THE SENATE is set to consider on Wednesday the Keep Student Loans Affordable Act, in what could be the chamber’s only reaction to the recent doubling of a low student-loan interest rate. We are all for taming college costs. But lawmakers should reject this pathetic non-solution and put their effort instead into finalizing a compromise plan that is well within their reach.

The Senate vote is on whether to extend once again the 3.4 percent interest rate that Congress set on a certain class of student loans. That temporary rate, which lapsed last week, has been a potent political tool for years. It started as a Democratic 2006 midterm campaign gimmick. In the past couple of years, politicians from both parties have cited their passionate objection to its expiration as proof that they care more about students than do their opponents.

But the 3.4 percent rate is expensive policy based on Congress’s whim, and it’s not the best way to promote college affordability. Pell Grants go to the neediest of students. A strong income-based repayment system, meanwhile, is a more efficient safety net than is offering a low, fixed rate even to students who go on to make gobs of money after graduation.

Instead of continuing to fix rates based on politics and guaranteeing more distraction in a year’s time, lawmakers should finally end the mindless, recurring skirmishes over this issue. Luckily, there are serious plans on the table to do that, and politicians willing to act on them. The president has proposed pegging rates on student loans to that at which the government borrows money, plus a modest markup. The GOP-led House has proposed roughly the same thing, though with some substantive differences. Now the action is in the Senate, where those differences can and should be ironed out.

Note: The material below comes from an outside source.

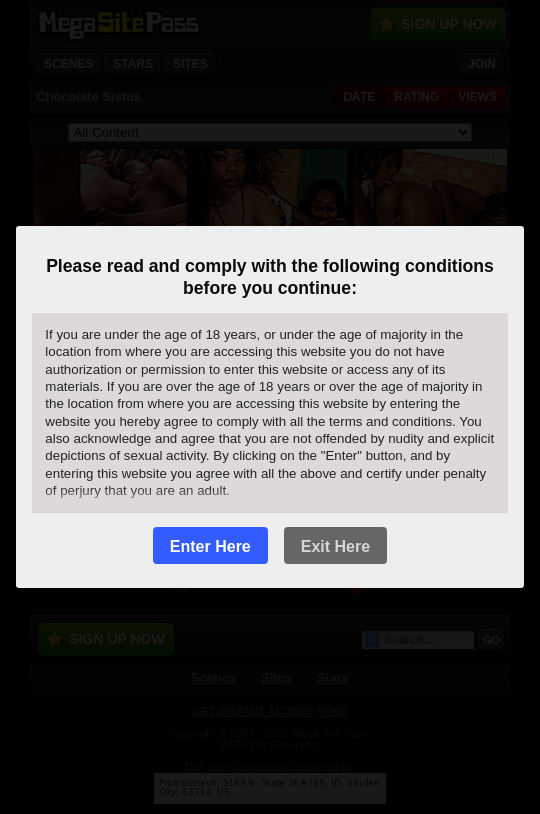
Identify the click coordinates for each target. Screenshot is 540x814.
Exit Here (335, 546)
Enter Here (210, 546)
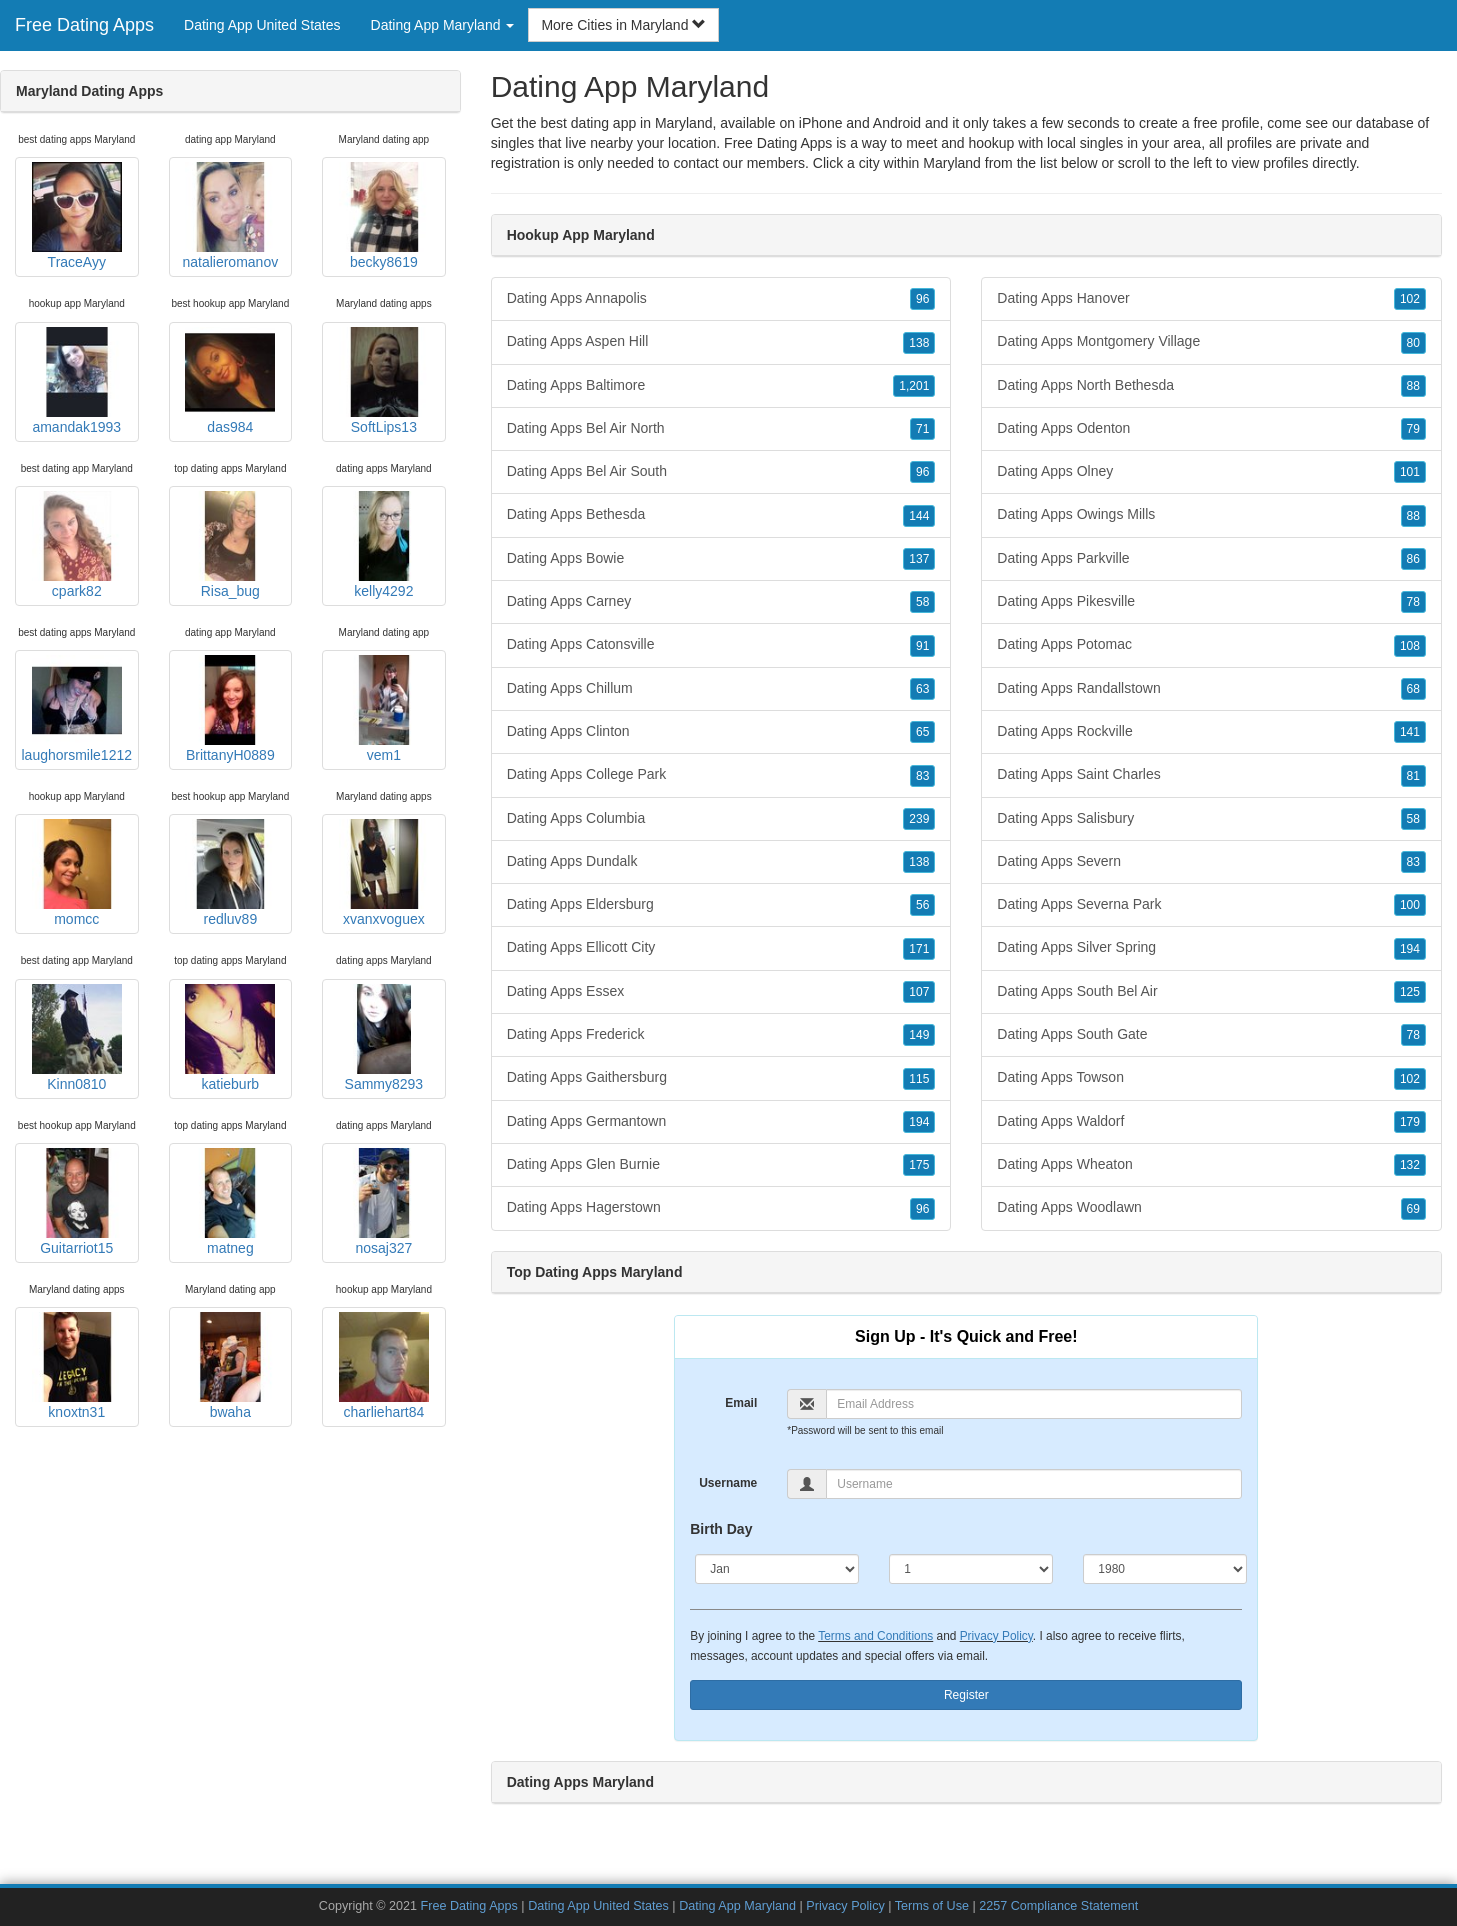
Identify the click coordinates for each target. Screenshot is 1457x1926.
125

At first such a system would result in rates lower than where they are now — 6.8 percent, following their reset upward. That’s better for soon-to-be debtors, but it also means reform would cost the government more relative to current law, at least for a time. Yet the system would also be more flexible and much more sustainable in the long term, guaranteeing that rates reflect the government’s cost of borrowing and the real economy, not simply the politics of the moment. And though student interest rates might fluctuate like everyone else’s, the amount the government helps students would not change. As long as lawmakers fill in some of the details reasonably, the policy is worth the price.

With the president and the House in near-alignment, the Senate has no excuse to fail. Mr. Obama should press Democrats hard and work with Republicans to strike a deal, not to vote for dead-end policy.